Utilizing LoRA-based parameter-efficient fine-tuning, we tailored the mannequin whereas coaching solely a small subset of parameters, protecting reminiscence utilization and coaching prices low. This workflow permits practitioners to align fashions on modest {hardware} whereas preserving the effectivity and efficiency traits of LFM 2. After coaching, the result’s a standalone checkpoint that’s prepared for inference, deployment, or sharing.
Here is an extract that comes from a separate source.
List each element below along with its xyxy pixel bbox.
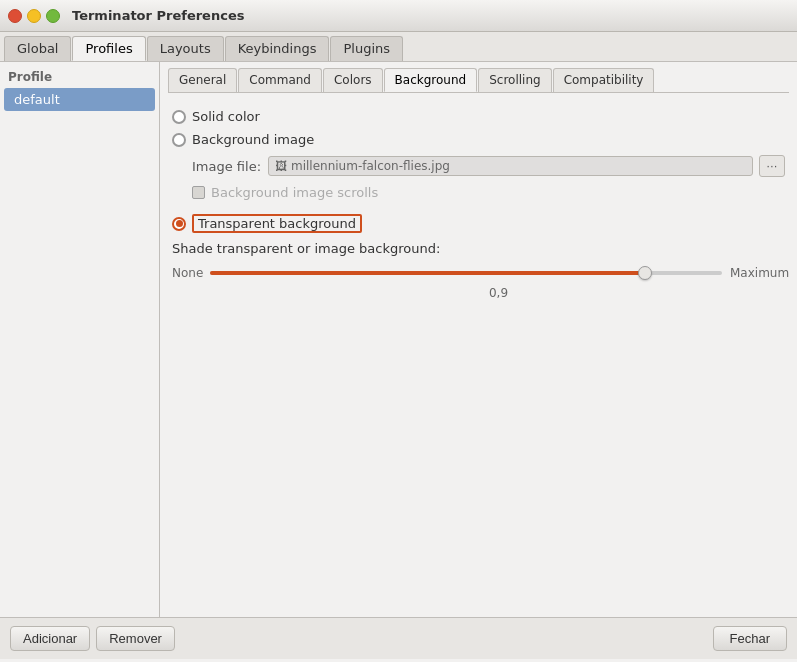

You guys also can experiment with different LFM 2 variants, together with smaller or bigger mannequin sizes, and check out totally different desire datasets tailor-made to particular domains or use instances. This flexibility makes the strategy broadly relevant, whether or not the aim is instruction tuning, reasoning enhancement, or domain-specific alignment, offering a sensible and extensible basis for constructing aligned, deployable language fashions.

Knowledge Scientist @ Analytics Vidhya | CSE AI and ML @ VIT Chennai
Obsessed with AI and machine studying, I am wanting to dive into roles as an AI/ML Engineer or Knowledge Scientist the place I could make an actual affect. With a knack for fast studying and a love for teamwork, I am excited to convey progressive options and cutting-edge developments to the desk. My curiosity drives me to discover AI throughout varied fields and take the initiative to delve into information engineering, guaranteeing I keep forward and ship impactful tasks.